论文标题
非参数二元回归的最小风险和均匀收敛速率
Minimax Risk and Uniform Convergence Rates for Nonparametric Dyadic Regression
论文作者
论文摘要
令$ i = 1,\ ldots,n $索引一个简单的随机样本,这些单位从某些人口中得出。对于每个单元,我们观察回归器的向量$ x_ {i} $,对于$ n \ left(n-1 \右)$订购的单位对,结果$ y_ {ij} $。结果$ y_ {ij} $和$ y_ {kl} $是独立的,如果它们的索引不相交,但依赖于其他依赖(即“二型依赖”)。令$ w_ {ij} = \ left(x_ {i}',x_ {j}'\ right)'$;使用采样数据,我们试图构造平均回归函数的非参数估计$ g \ left(w_ {ij} \ right)\ overset {def} {\ equiv} \ equiv} \ mathbb {e} \ left [\ left [\ left [\ left.y_ { 我们提出两组结果。首先,我们计算了在(i)a点和(ii)在无穷大规范下估算回归函数的最小值风险的下限。其次,我们计算(i)的(i)和(ii)熟悉的Nadaraya-Watson(NW)内核回归估计器的二元类似物的均匀收敛速率。我们表明,当选择适当的带宽序列时,NW内核回归估计器实现了我们的风险界限所建议的最佳速率。此最佳速率与IID数据下的可用率有所不同:有效样本量较小,$ d_w = \ mathrm {dim}(w_ {ij})$对速率的影响有所不同。
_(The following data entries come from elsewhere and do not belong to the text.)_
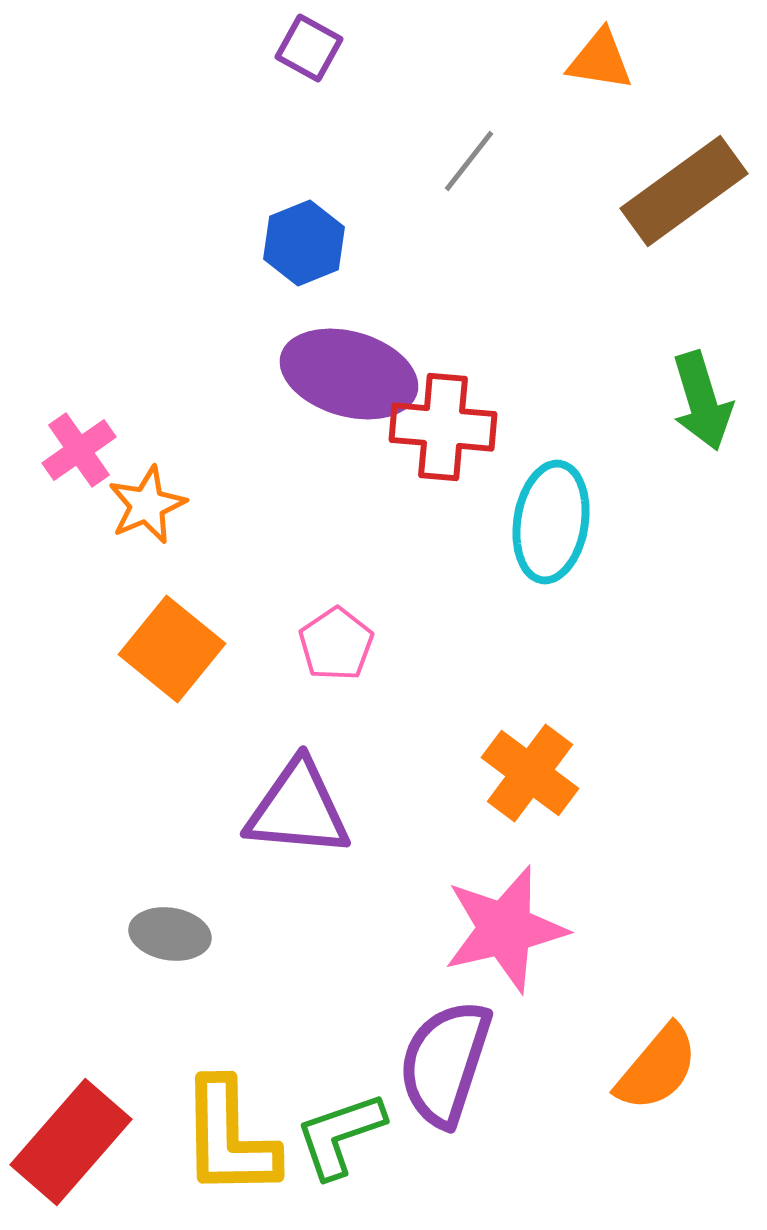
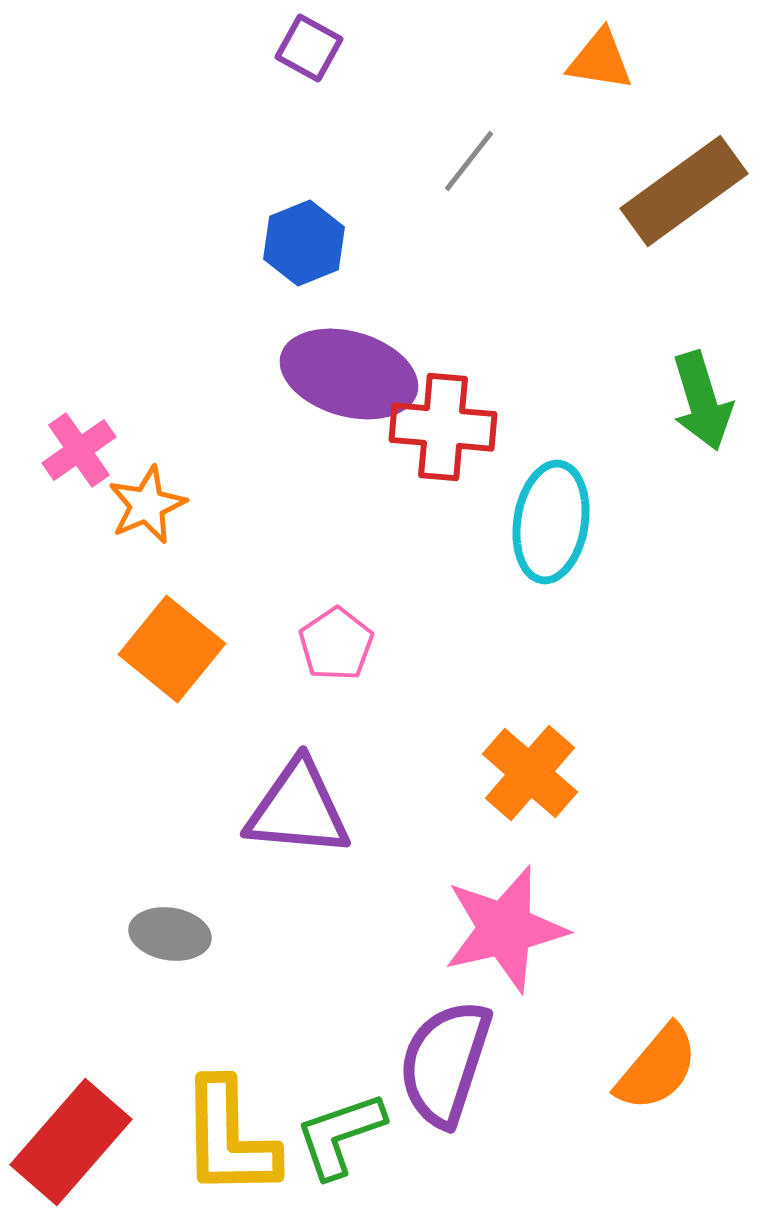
orange cross: rotated 4 degrees clockwise
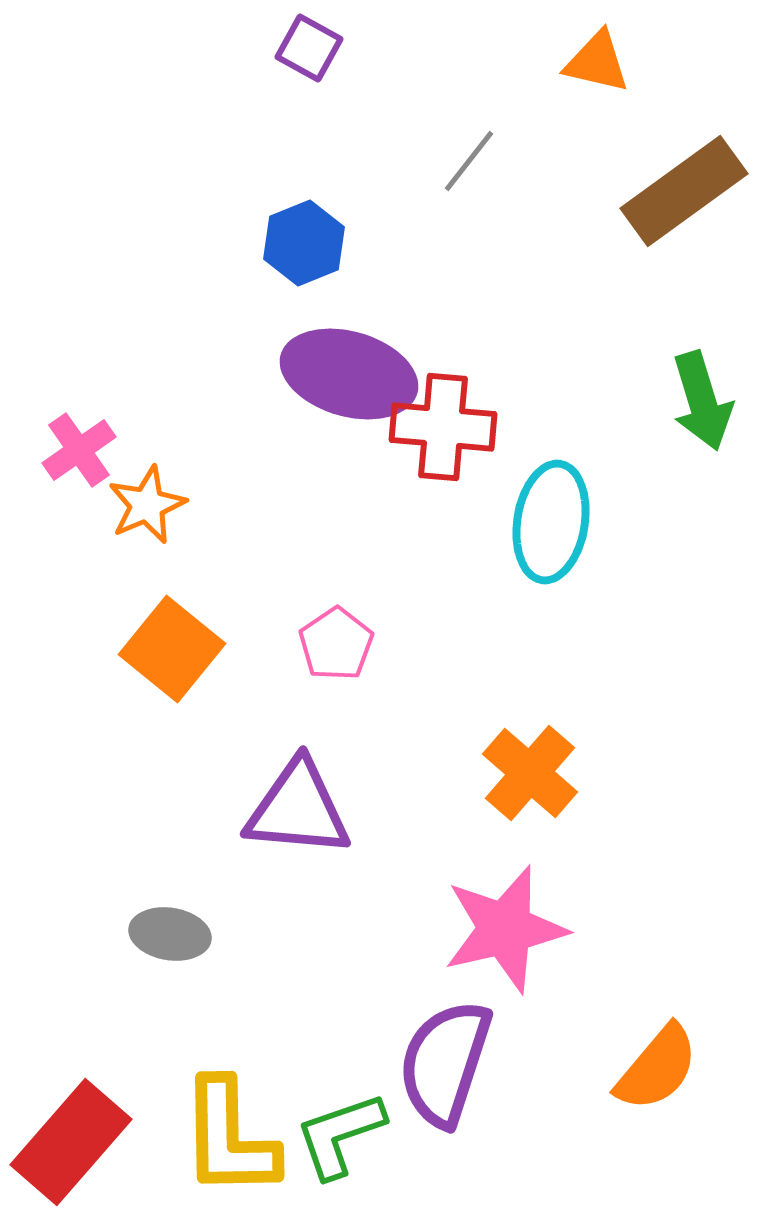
orange triangle: moved 3 px left, 2 px down; rotated 4 degrees clockwise
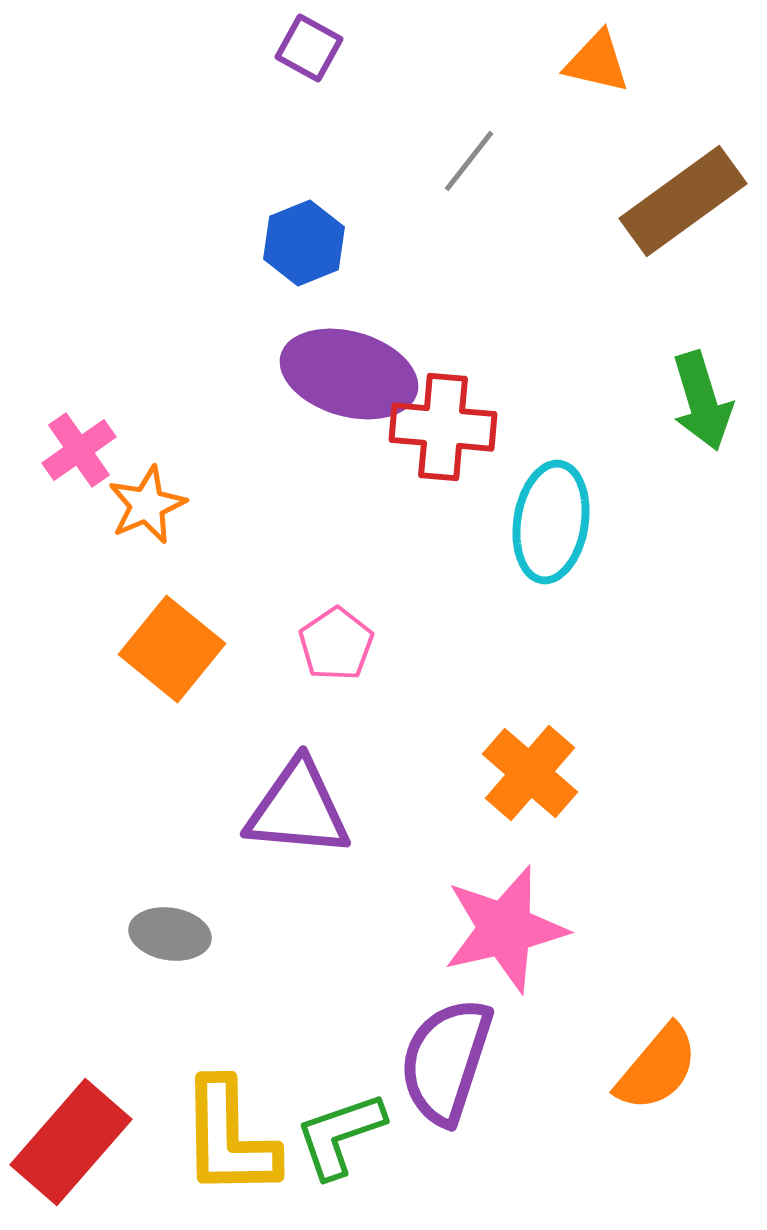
brown rectangle: moved 1 px left, 10 px down
purple semicircle: moved 1 px right, 2 px up
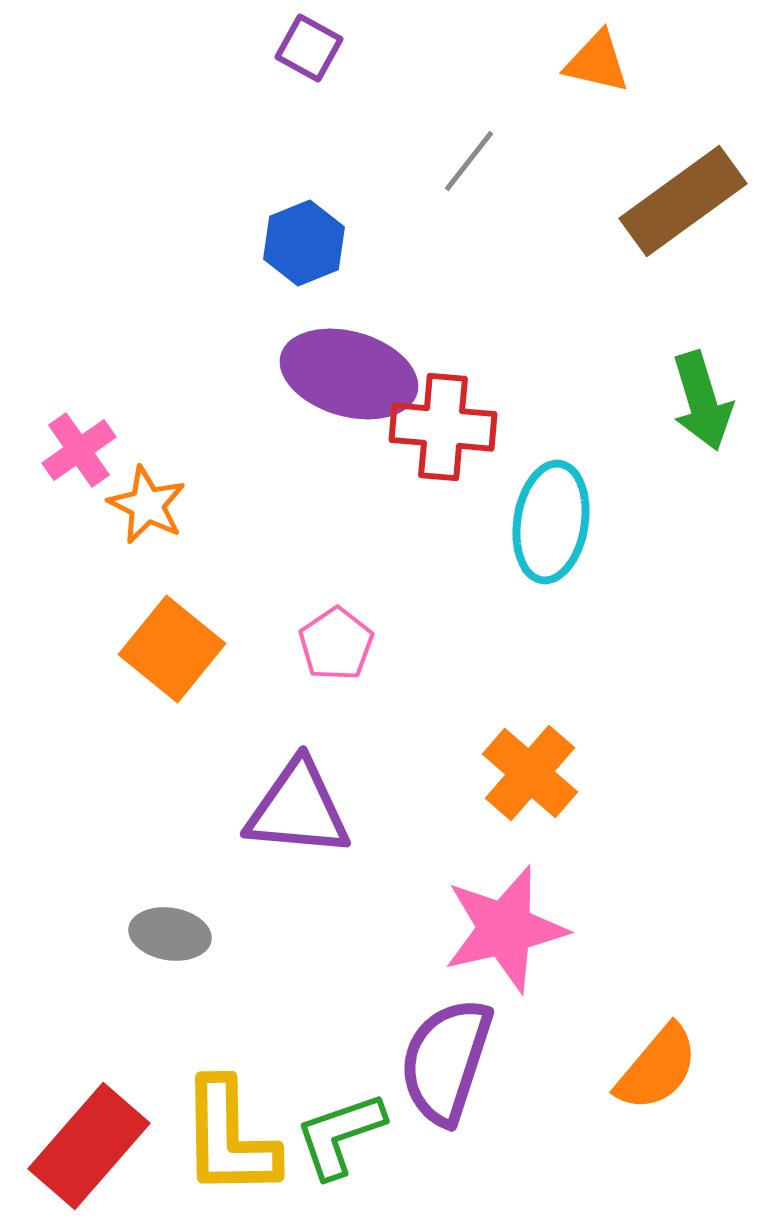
orange star: rotated 22 degrees counterclockwise
red rectangle: moved 18 px right, 4 px down
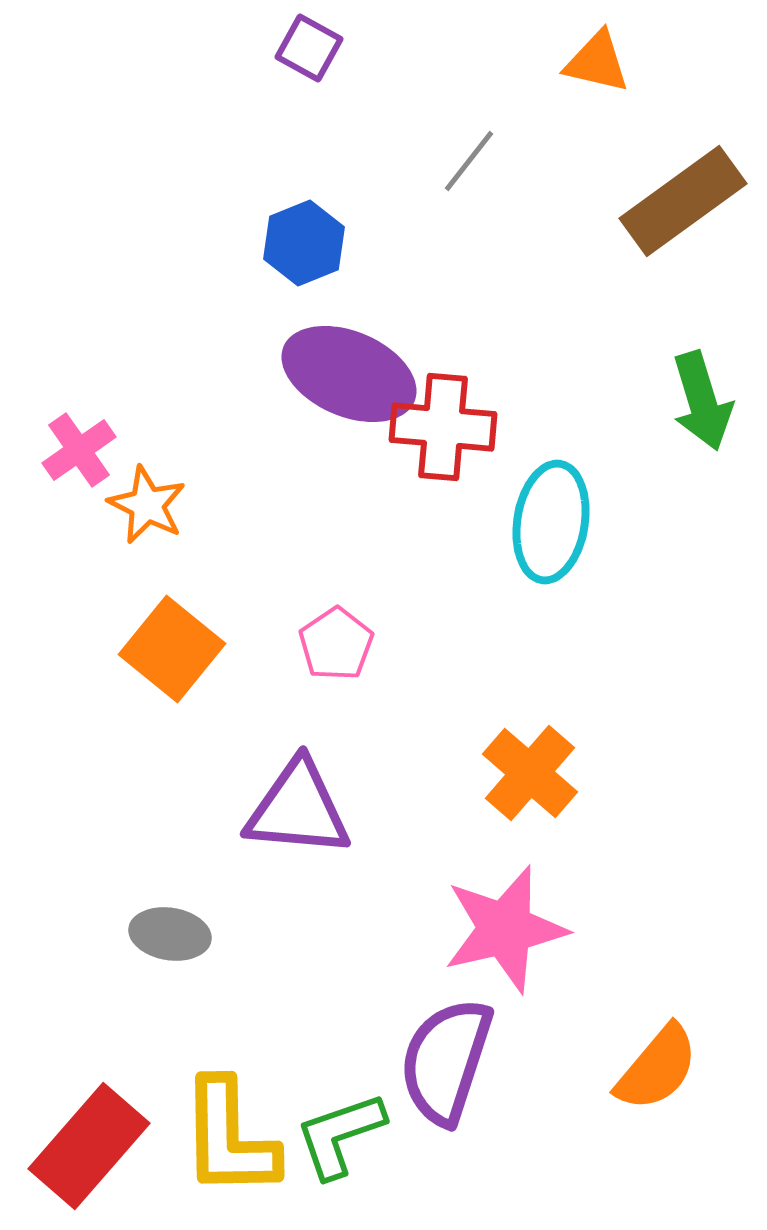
purple ellipse: rotated 7 degrees clockwise
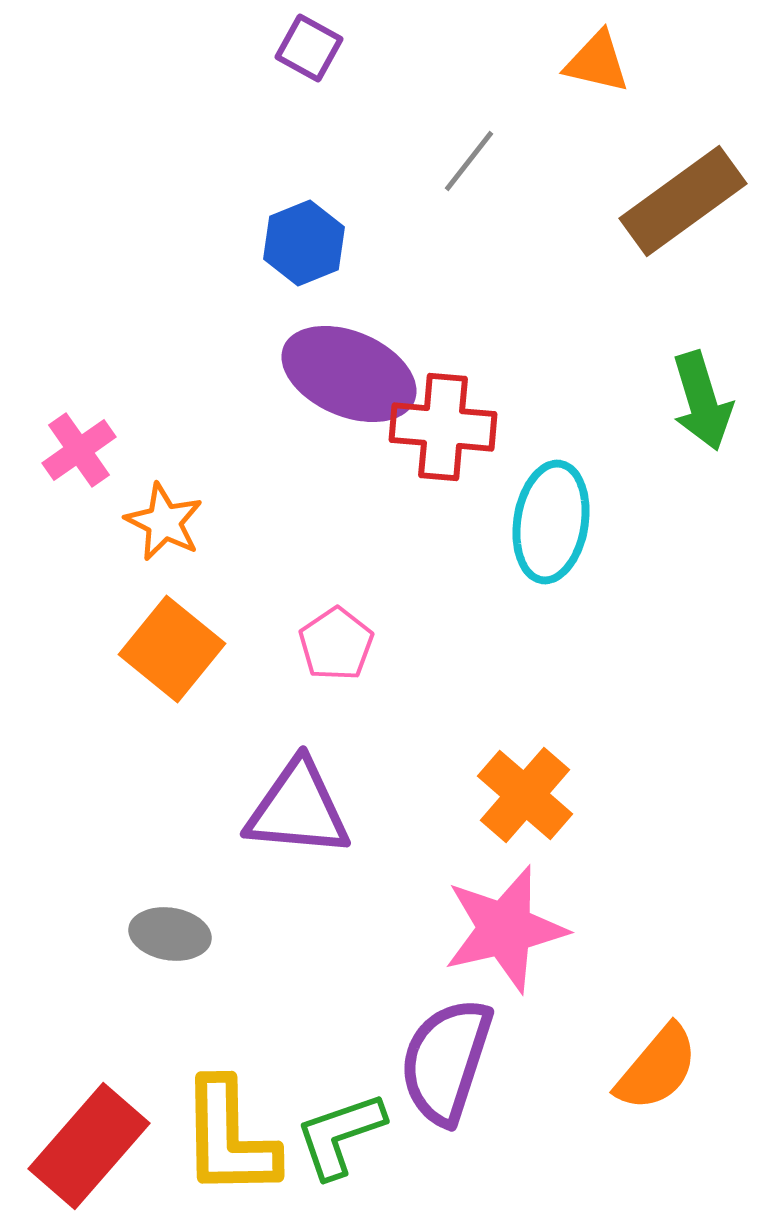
orange star: moved 17 px right, 17 px down
orange cross: moved 5 px left, 22 px down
Let $i=1,\ldots,N$ index a simple random sample of units drawn from some large population. For each unit we observe the vector of regressors $X_{i}$ and, for each of the $N\left(N-1\right)$ ordered pairs of units, an outcome $Y_{ij}$. The outcomes $Y_{ij}$ and $Y_{kl}$ are independent if their indices are disjoint, but dependent otherwise (i.e., "dyadically dependent"). Let $W_{ij}=\left(X_{i}',X_{j}'\right)'$; using the sampled data we seek to construct a nonparametric estimate of the mean regression function $g\left(W_{ij}\right)\overset{def}{\equiv}\mathbb{E}\left[\left.Y_{ij}\right|X_{i},X_{j}\right].$ We present two sets of results. First, we calculate lower bounds on the minimax risk for estimating the regression function at (i) a point and (ii) under the infinity norm. Second, we calculate (i) pointwise and (ii) uniform convergence rates for the dyadic analog of the familiar Nadaraya-Watson (NW) kernel regression estimator. We show that the NW kernel regression estimator achieves the optimal rates suggested by our risk bounds when an appropriate bandwidth sequence is chosen. This optimal rate differs from the one available under iid data: the effective sample size is smaller and $d_W=\mathrm{dim}(W_{ij})$ influences the rate differently.